Semester Test and Door Locking FAQs

What is WSU Alert?

WSU Alert is a system for quickly delivering emergency phone, text and email messages for students, faculty and staff on the WSU campus. WSU Alert will notify you when there is a campus emergency or there are circumstances that may affect campus closings, such as weather events.

Why would I be hearing the sirens or getting an alert?

You may be hearing the sirens or receiving an alert if there is an emergency situation, such as active shooter on campus or gas leak. You may also receive an alert if there is a change in WSU schedules, resulted from circumstances such as weather events.

What do the sirens mean?

The sirens indicate a test of the WSU Alert notification system, or an emergency on campus.

What should I do when I hear the sirens?

You should be receiving an alert with more information on your cellphone shortly. Pay attention and be alert to your surroundings. Make sure that others are aware of the potential danger. Do not rely completely on WSU Alert- these notifications are intended to support decisions for personal safety.

Why can’t I hear the sirens when I am inside a building? 

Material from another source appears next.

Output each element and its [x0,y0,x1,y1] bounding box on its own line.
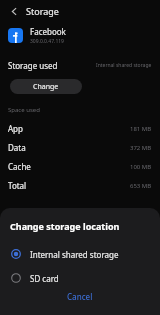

WSU has installed five outdoor warning siren/public address units on the Pullman campus. The University may sound these sirens in the event of an emergency that may threat the safety of those outdoors. The sirens are designed to be heard OUTDOORS ONLY. The siren tones are prone to echoing among the buildings on campus; however all possible adjustments have been made to improve the intelligibility of the voice messages. Even if you cannot understand the voice instructions, your default action should be to always take shelter and seek further information from other WSU Alert resources.

Why is WSU doing a door locking test?

It is important that our campus community is aware of WSU Alert and our abilities to lock down campus in case of an emergency. Having this kind of test allows our community to learn and practice emergency procedures.

Why are you only testing a selected group of buildings, not the entire campus? 

WSU Public Safety works to ensure all capabilities are assessed during each semester WSU Alert test. Assessing different ways to use our systems allows us to utilize them in the greatest way possible, making our campus more safe.

What am I supposed to do when the test starts? 

During the test, please consider the actions you might take in a real emergency. Use this short amount of time to consider what sorts of actions you might take in a real emergency. Look for areas in which you might shelter in place and locate the exits around you. Departments and classes may use this time to discuss emergency procedures. During a real event, WSU will activate appropriate components of the system to alert people that they should be Aware of the situation, Assess their individual circumstances, and Act to take appropriate safety precautions. WSU encourages students, faculty and staff to be personally aware of developing incidents, assessing each emergency individually, and taking actions to ensure the safety of all.

I saw that desktop alerts are going to be added to this test. What should I expect to see? 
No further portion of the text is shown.